● Records provided:
= = = = = = =
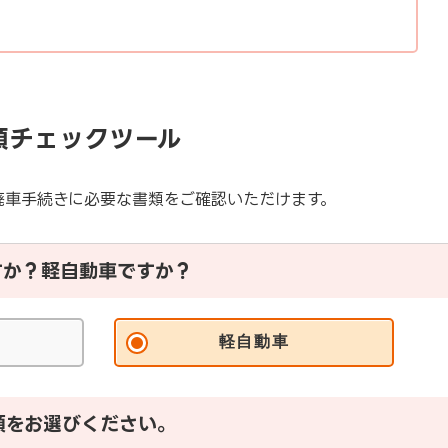
類チェックツール
廃車手続きに必要な書類をご確認いただけます。
すか？軽自動車ですか？
軽自動車
類をお選びください。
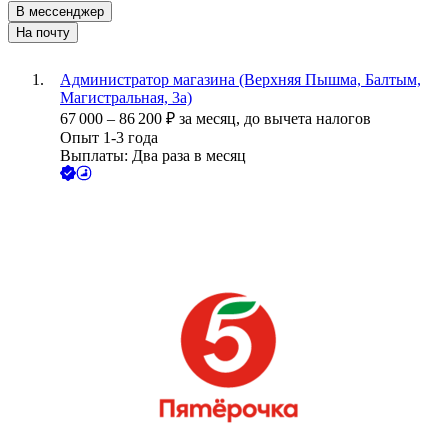
В мессенджер
На почту
Администратор магазина (Верхняя Пышма, Балтым,
Магистральная, 3а)
67 000
–
86 200
₽
за месяц,
до вычета налогов
Опыт 1-3 года
Выплаты: Два раза в месяц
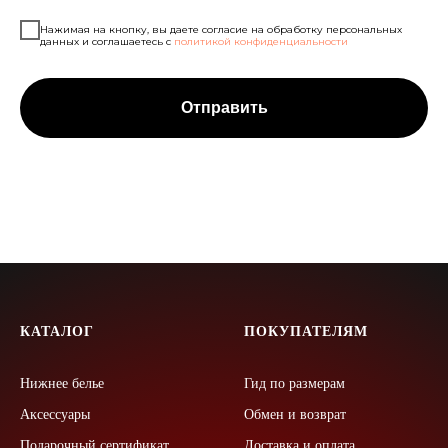
Нажимая на кнопку, вы даете согласие на обработку персональных
данных и соглашаетесь c
политикой конфиденциальности
Отправить
КАТАЛОГ
ПОКУПАТЕЛЯМ
Нижнее белье
Гид по размерам
Аксессуары
Обмен и возврат
Подарочный сертификат
Доставка и оплата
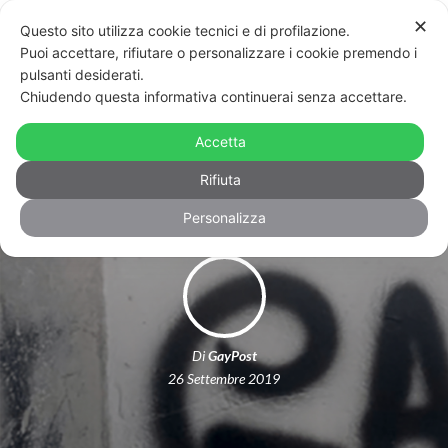
✕
Questo sito utilizza cookie tecnici e di profilazione.
Puoi accettare, rifiutare o personalizzare i cookie premendo i
pulsanti desiderati.
Chiudendo questa informativa continuerai senza accettare.
Cosenza, scritte omofobe sotto casa
Accetta
di un minorenne
Rifiuta
Personalizza
Di
GayPost
26 Settembre 2019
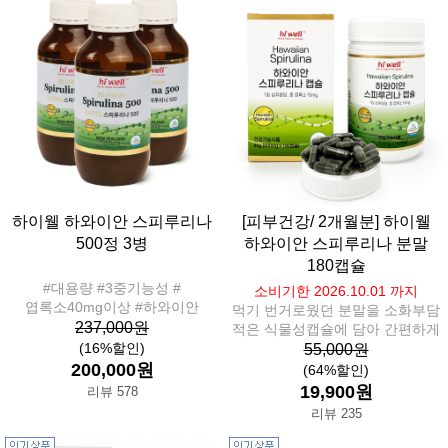
하이웰 하와이안 스피루리나
[피부건강/ 2개월분] 하이웰
500정 3병
하와이안 스피루리나 분말
180캡슐
#대용량 #3중기능성 #
소비기한 2026.10.01 까지
엽록소40mg이상 #하와이안
먹기 번거로웠던 분말을 소화부담
237,000원
적은 식물성캡슐에 담아 간편하게
(16%할인)
55,000원
200,000원
(64%할인)
19,900원
리뷰 578
리뷰 235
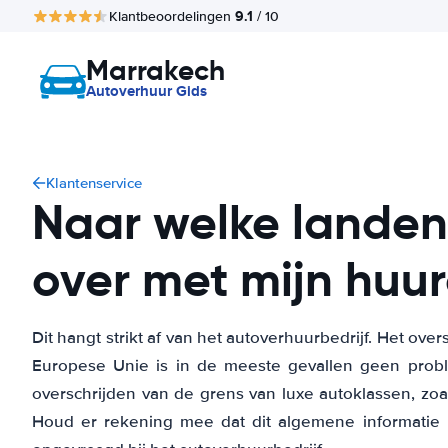
9.1
Klantbeoordelingen
/ 10
Marrakech
Autoverhuur Gids
Klantenservice
Naar welke landen
over met mijn huu
Dit hangt strikt af van het autoverhuurbedrijf. Het ov
Europese Unie is in de meeste gevallen geen probl
overschrijden van de grens van luxe autoklassen, zoa
Houd er rekening mee dat dit algemene informatie 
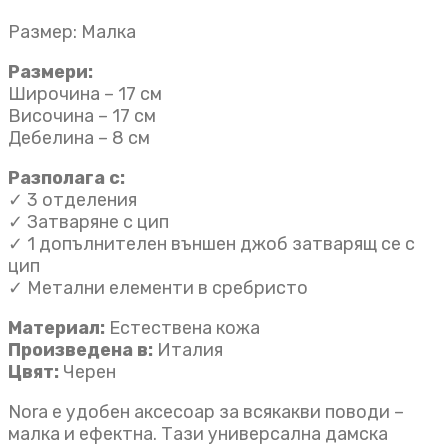
Размер: Малка
Размери:
Широчина – 17 см
Височина – 17 см
Дебелина – 8 см
Разполага с:
✓ 3 отделения
✓ Затваряне с цип
✓ 1 допълнителен външен джоб затварящ се с
цип
✓ Метални елементи в сребристо
Материал:
Естествена кожа
Произведена в:
Италия
Цвят:
Черен
Nora е удобен аксесоар за всякакви поводи –
малка и ефектна. Тази универсална дамска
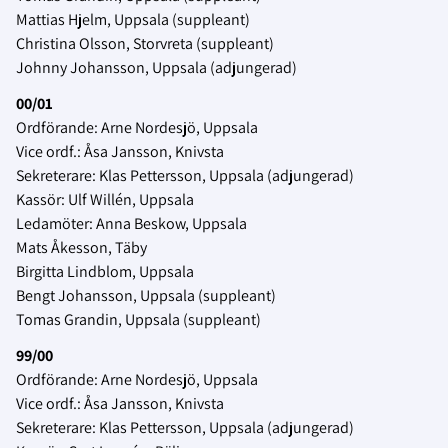
Mattias Hjelm, Uppsala (suppleant)
Christina Olsson, Storvreta (suppleant)
Johnny Johansson, Uppsala (adjungerad)
00/01
Ordförande: Arne Nordesjö, Uppsala
Vice ordf.: Åsa Jansson, Knivsta
Sekreterare: Klas Pettersson, Uppsala (adjungerad)
Kassör: Ulf Willén, Uppsala
Ledamöter: Anna Beskow, Uppsala
Mats Åkesson, Täby
Birgitta Lindblom, Uppsala
Bengt Johansson, Uppsala (suppleant)
Tomas Grandin, Uppsala (suppleant)
99/00
Ordförande: Arne Nordesjö, Uppsala
Vice ordf.: Åsa Jansson, Knivsta
Sekreterare: Klas Pettersson, Uppsala (adjungerad)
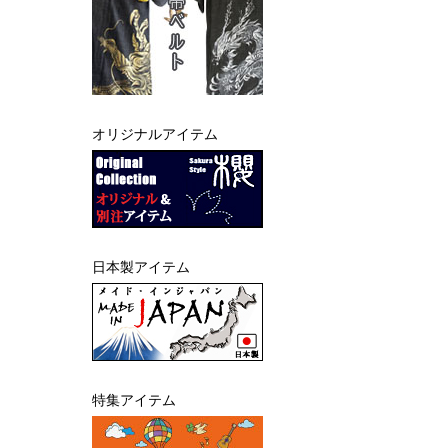
オリジナルアイテム
日本製アイテム
特集アイテム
= = = = = = =
● Task objective:
Repeat every entry exactly, but leave out the pictures.

● Result below:
類チェックツール
廃車手続きに必要な書類をご確認いただけます。
すか？軽自動車ですか？
軽自動車
類をお選びください。
В мессенджер
На почту
Администратор магазина (Верхняя Пышма, Балтым,
Магистральная, 3а)
67 000
–
86 200
₽
за месяц,
до вычета налогов
Опыт 1-3 года
Выплаты: Два раза в месяц
Нажимая на кнопку, вы даете согласие на обработку персональных
данных и соглашаетесь c
политикой конфиденциальности
Отправить
КАТАЛОГ
ПОКУПАТЕЛЯМ
Нижнее белье
Гид по размерам
Аксессуары
Обмен и возврат
Подарочный сертификат
Доставка и оплата
✕
Questo sito utilizza cookie tecnici e di profilazione.
Puoi accettare, rifiutare o personalizzare i cookie premendo i
pulsanti desiderati.
Chiudendo questa informativa continuerai senza accettare.
Cosenza, scritte omofobe sotto casa
Accetta
di un minorenne
Rifiuta
Personalizza
Di
GayPost
26 Settembre 2019
하이웰 하와이안 스피루리나
[피부건강/ 2개월분] 하이웰
500정 3병
하와이안 스피루리나 분말
180캡슐
#대용량 #3중기능성 #
소비기한 2026.10.01 까지
엽록소40mg이상 #하와이안
먹기 번거로웠던 분말을 소화부담
237,000원
적은 식물성캡슐에 담아 간편하게
(16%할인)
55,000원
200,000원
(64%할인)
19,900원
리뷰 578
리뷰 235
9.1
Klantbeoordelingen
/ 10
Marrakech
Autoverhuur Gids
Klantenservice
Naar welke landen
over met mijn huu
Dit hangt strikt af van het autoverhuurbedrijf. Het ov
Europese Unie is in de meeste gevallen geen probl
overschrijden van de grens van luxe autoklassen, zoa
Houd er rekening mee dat dit algemene informatie 
Размер: Малка
Размери:
Широчина – 17 см
Височина – 17 см
Дебелина – 8 см
Разполага с:
✓ 3 отделения
✓ Затваряне с цип
✓ 1 допълнителен външен джоб затварящ се с
цип
✓ Метални елементи в сребристо
Материал:
Естествена кожа
Произведена в:
Италия
Цвят:
Черен
Nora е удобен аксесоар за всякакви поводи –
малка и ефектна. Тази универсална дамска
Mattias Hjelm, Uppsala (suppleant)
Christina Olsson, Storvreta (suppleant)
Johnny Johansson, Uppsala (adjungerad)
00/01
Ordförande: Arne Nordesjö, Uppsala
Vice ordf.: Åsa Jansson, Knivsta
Sekreterare: Klas Pettersson, Uppsala (adjungerad)
Kassör: Ulf Willén, Uppsala
Ledamöter: Anna Beskow, Uppsala
Mats Åkesson, Täby
Birgitta Lindblom, Uppsala
Bengt Johansson, Uppsala (suppleant)
Tomas Grandin, Uppsala (suppleant)
99/00
Ordförande: Arne Nordesjö, Uppsala
Vice ordf.: Åsa Jansson, Knivsta
Sekreterare: Klas Pettersson, Uppsala (adjungerad)
オリジナルアイテム
日本製アイテム
特集アイテム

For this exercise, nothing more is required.